> [Aim of the exercise]:
Give an unaltered copy of the listing below, minus its pictures.

> [Recorded data]:
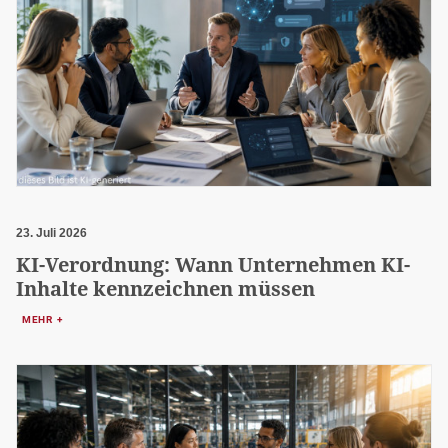
23. Juli 2026
KI-Verordnung: Wann Unternehmen KI-
Inhalte kennzeichnen müssen
MEHR +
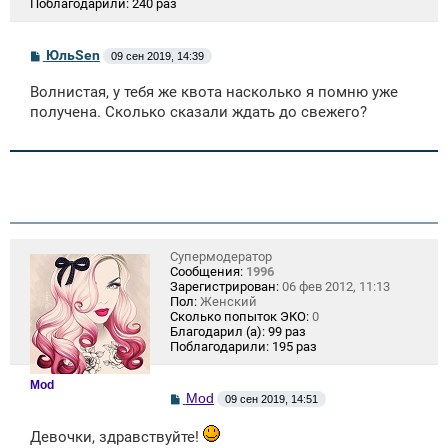
Поблагодарили:
240 раз
С
ЮльSen
09 сен 2019, 14:39
о
о
Волнистая, у тебя же квота насколько я помню уже
б
щ
получена. Сколько сказали ждать до свежего?
е
н
и
е
Супермодератор
Сообщения:
1996
Зарегистрирован:
06 фев 2012, 11:13
Пол:
Женский
Сколько попыток ЭКО:
0
Благодарил (а):
99 раз
Поблагодарили:
195 раз
Mod
С
Mod
09 сен 2019, 14:51
о
о
Девочки, здравствуйте!
б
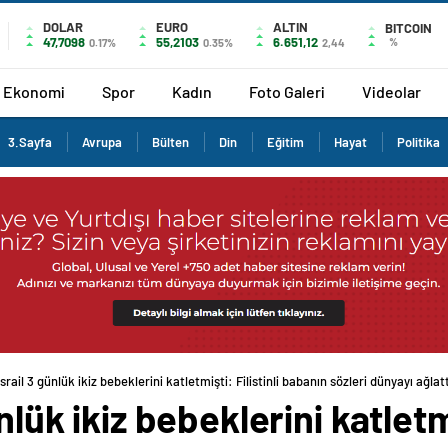
DOLAR
EURO
ALTIN
BITCOIN
47,7098
55,2103
6.651,12
%
0.17%
0.35%
2,44
Ekonomi
Spor
Kadın
Foto Galeri
Videolar
3.Sayfa
Avrupa
Bülten
Din
Eğitim
Hayat
Politika
İsrail 3 günlük ikiz bebeklerini katletmişti: Filistinli babanın sözleri dünyayı ağlatt
nlük ikiz bebeklerini katletmi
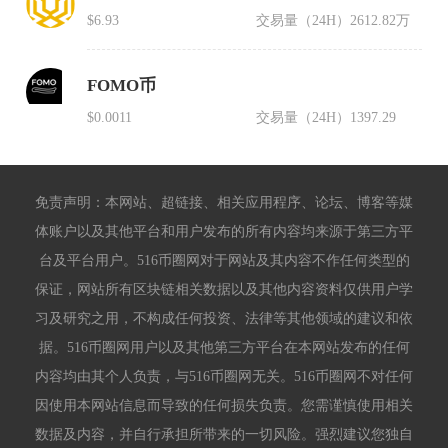
$6.93
交易量（24H）
2612.82万
FOMO币
$0.0011
交易量（24H）
1397.29
免责声明：本网站、超链接、相关应用程序、论坛、博客等媒
体账户以及其他平台和用户发布的所有内容均来源于第三方平
台及平台用户。516币圈网对于网站及其内容不作任何类型的
保证，网站所有区块链相关数据以及其他内容资料仅供用户学
习及研究之用，不构成任何投资、法律等其他领域的建议和依
据。516币圈网用户以及其他第三方平台在本网站发布的任何
内容均由其个人负责，与516币圈网无关。516币圈网不对任何
因使用本网站信息而导致的任何损失负责。您需谨慎使用相关
数据及内容，并自行承担所带来的一切风险。强烈建议您独自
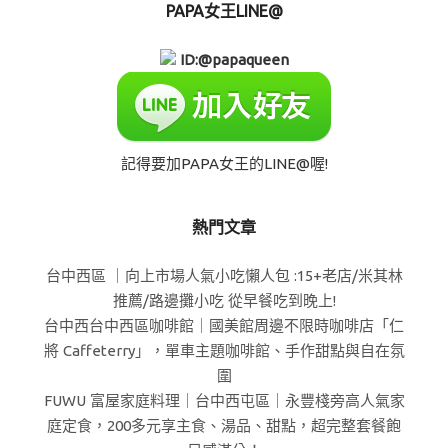
PAPA女王LINE@
ID:@papaqueen
記得要加PAPA女王的LINE@喔!
熱門文章
台中西區 ｜向上市場人氣小吃懶人包 :15+老店/米其林
推薦/路邊攤小吃 從早餐吃到晚上!
台中西台中西區咖啡館｜國美館周邊不限時咖啡店「仁
將 Caffeterry」，單車主題咖啡館、手作甜點與自在氛
圍
FUWU 富屋家庭料理｜台中西屯區｜永豐棧旁高人氣家
庭定食，200多元享主食、湯品、甜點，超完整套餐飽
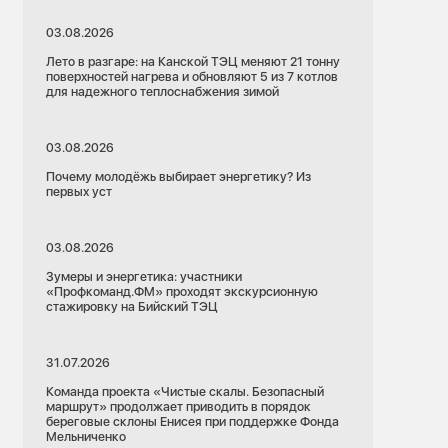
03.08.2026
Лето в разгаре: на Канской ТЭЦ меняют 21 тонну
поверхностей нагрева и обновляют 5 из 7 котлов
для надежного теплоснабжения зимой
03.08.2026
Почему молодёжь выбирает энергетику? Из
первых уст
03.08.2026
Зумеры и энергетика: участники
«Профкоманд.ФМ» проходят экскурсионную
стажировку на Бийский ТЭЦ
31.07.2026
Команда проекта «Чистые скалы. Безопасный
маршрут» продолжает приводить в порядок
береговые склоны Енисея при поддержке Фонда
Мельниченко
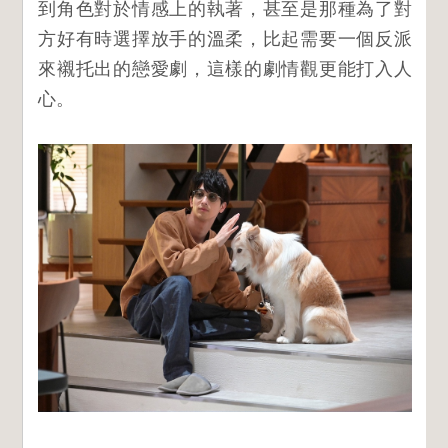
到角色對於情感上的執著，甚至是那種為了對
方好有時選擇放手的溫柔，比起需要一個反派
來襯托出的戀愛劇，這樣的劇情觀更能打入人
心。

> [Reply to the task]:
23. Juli 2026
KI-Verordnung: Wann Unternehmen KI-
Inhalte kennzeichnen müssen
MEHR +
Поблагодарили:
240 раз
С
ЮльSen
09 сен 2019, 14:39
о
о
Волнистая, у тебя же квота насколько я помню уже
б
щ
получена. Сколько сказали ждать до свежего?
е
н
и
е
Супермодератор
Сообщения:
1996
Зарегистрирован:
06 фев 2012, 11:13
Пол:
Женский
Сколько попыток ЭКО:
0
Благодарил (а):
99 раз
Поблагодарили:
195 раз
Mod
С
Mod
09 сен 2019, 14:51
о
о
Девочки, здравствуйте!
б
DOLAR
EURO
ALTIN
BITCOIN
47,7098
55,2103
6.651,12
%
0.17%
0.35%
2,44
Ekonomi
Spor
Kadın
Foto Galeri
Videolar
3.Sayfa
Avrupa
Bülten
Din
Eğitim
Hayat
Politika
İsrail 3 günlük ikiz bebeklerini katletmişti: Filistinli babanın sözleri dünyayı ağlatt
nlük ikiz bebeklerini katletmi
$6.93
交易量（24H）
2612.82万
FOMO币
$0.0011
交易量（24H）
1397.29
免责声明：本网站、超链接、相关应用程序、论坛、博客等媒
体账户以及其他平台和用户发布的所有内容均来源于第三方平
台及平台用户。516币圈网对于网站及其内容不作任何类型的
保证，网站所有区块链相关数据以及其他内容资料仅供用户学
习及研究之用，不构成任何投资、法律等其他领域的建议和依
据。516币圈网用户以及其他第三方平台在本网站发布的任何
内容均由其个人负责，与516币圈网无关。516币圈网不对任何
因使用本网站信息而导致的任何损失负责。您需谨慎使用相关
数据及内容，并自行承担所带来的一切风险。强烈建议您独自
PAPA女王LINE@
ID:@papaqueen
記得要加PAPA女王的LINE@喔!
熱門文章
台中西區 ｜向上市場人氣小吃懶人包 :15+老店/米其林
推薦/路邊攤小吃 從早餐吃到晚上!
台中西台中西區咖啡館｜國美館周邊不限時咖啡店「仁
將 Caffeterry」，單車主題咖啡館、手作甜點與自在氛
圍
FUWU 富屋家庭料理｜台中西屯區｜永豐棧旁高人氣家
庭定食，200多元享主食、湯品、甜點，超完整套餐飽
03.08.2026
Лето в разгаре: на Канской ТЭЦ меняют 21 тонну
поверхностей нагрева и обновляют 5 из 7 котлов
для надежного теплоснабжения зимой
03.08.2026
Почему молодёжь выбирает энергетику? Из
первых уст
03.08.2026
Зумеры и энергетика: участники
«Профкоманд.ФМ» проходят экскурсионную
стажировку на Бийский ТЭЦ
31.07.2026
Команда проекта «Чистые скалы. Безопасный
маршрут» продолжает приводить в порядок
береговые склоны Енисея при поддержке Фонда
Мельниченко
到角色對於情感上的執著，甚至是那種為了對
方好有時選擇放手的溫柔，比起需要一個反派
來襯托出的戀愛劇，這樣的劇情觀更能打入人
心。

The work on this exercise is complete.